In the lines below, count those containing the word "index" and give the number alone.

**RECORDS TO PROCESS**

-=-=-=-=-

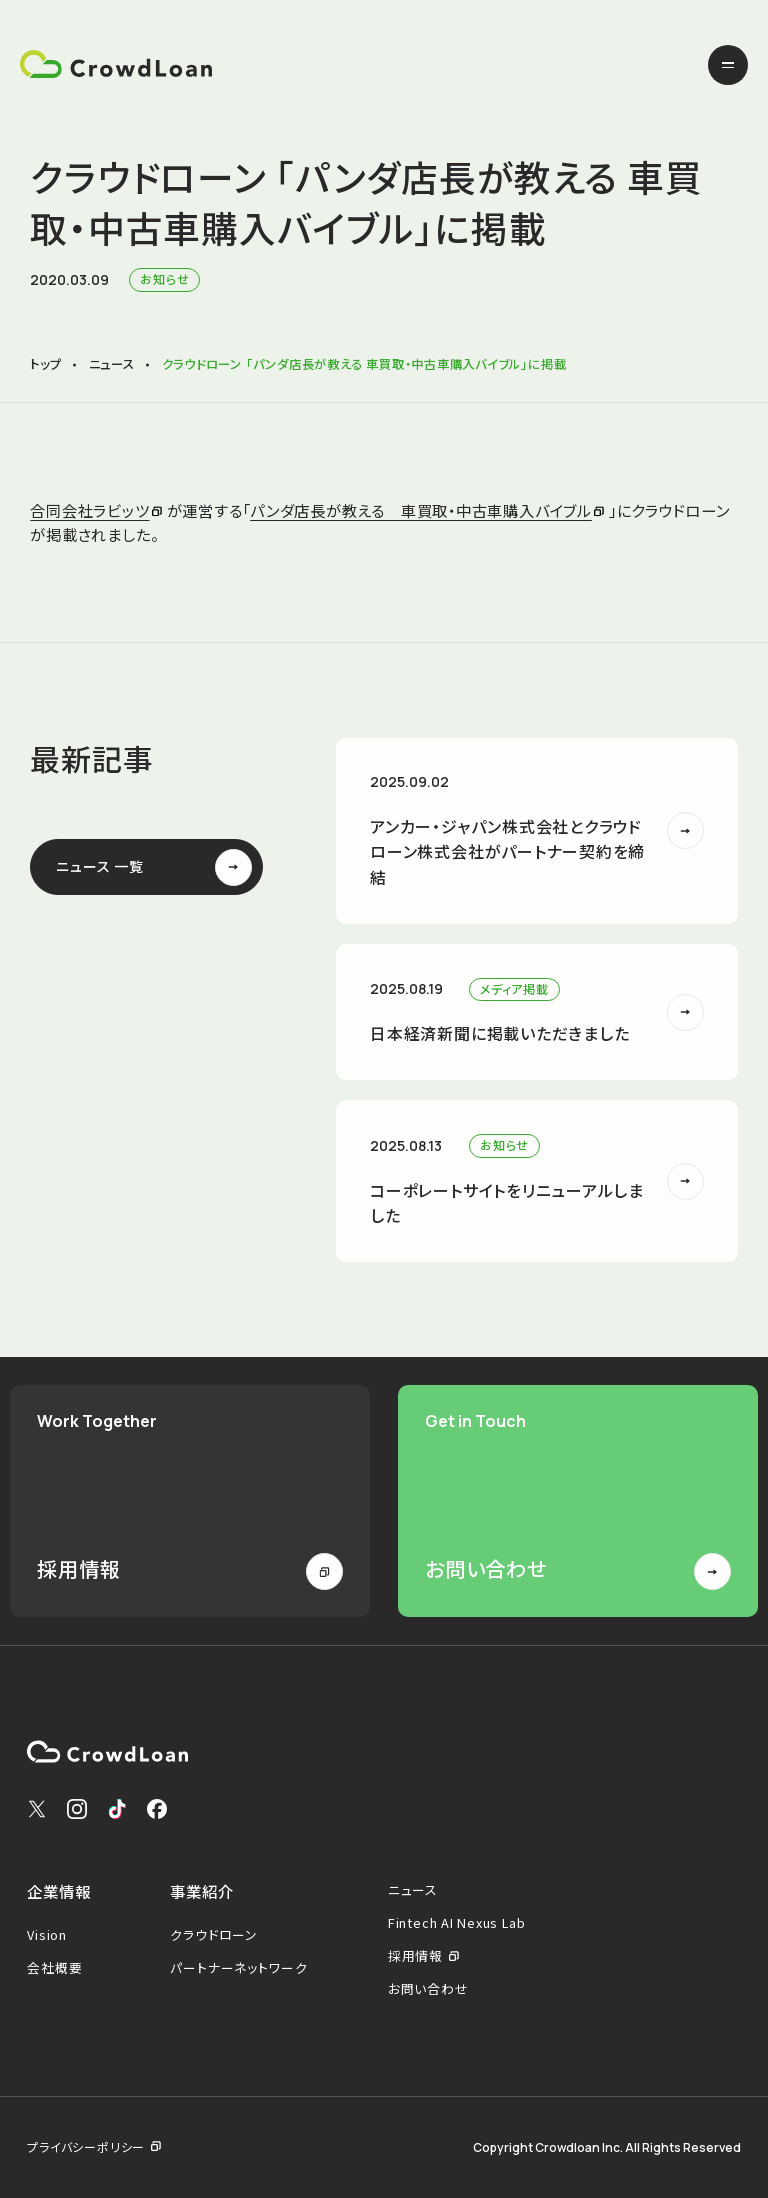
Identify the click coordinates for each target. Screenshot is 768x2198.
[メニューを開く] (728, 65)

-=-=-=-=-

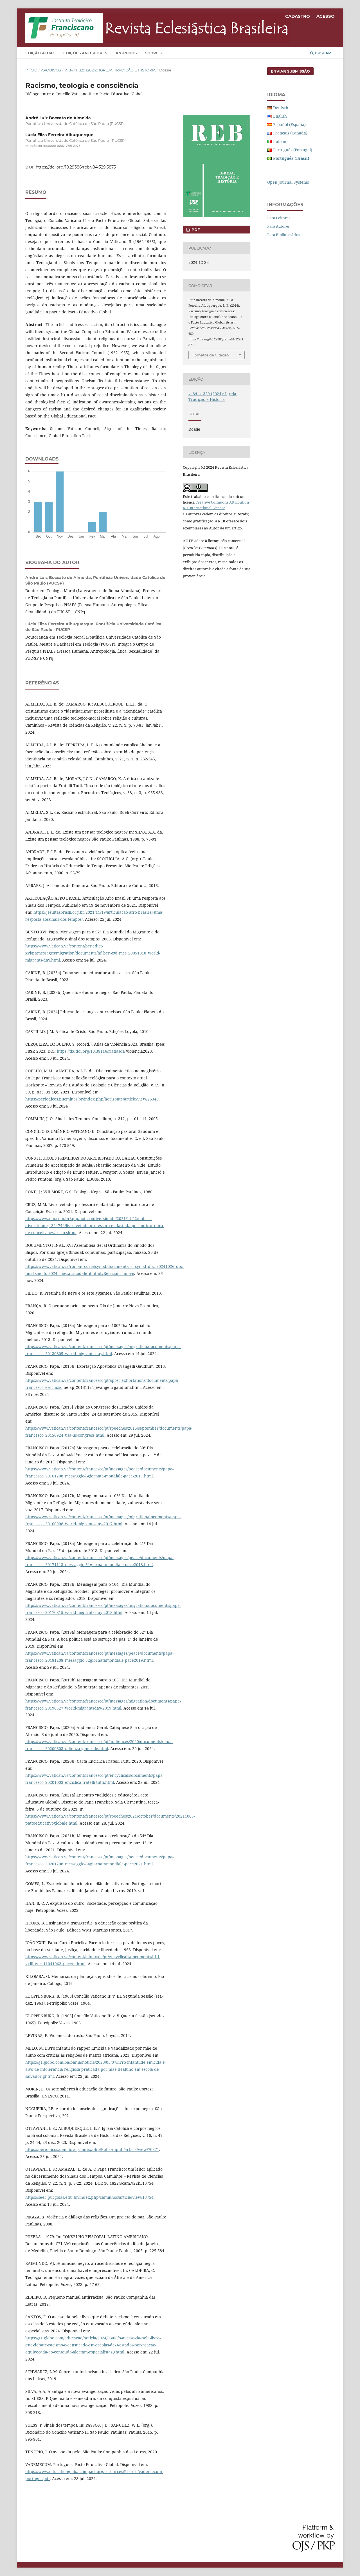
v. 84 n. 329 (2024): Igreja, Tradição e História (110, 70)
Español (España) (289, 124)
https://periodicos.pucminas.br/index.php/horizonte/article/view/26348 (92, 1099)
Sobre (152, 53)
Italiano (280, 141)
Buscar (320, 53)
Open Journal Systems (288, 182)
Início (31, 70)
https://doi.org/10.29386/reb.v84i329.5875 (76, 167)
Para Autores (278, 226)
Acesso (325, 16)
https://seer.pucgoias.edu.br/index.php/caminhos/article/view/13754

-=-=-=-=-

**THE COMPLETED TASK**
2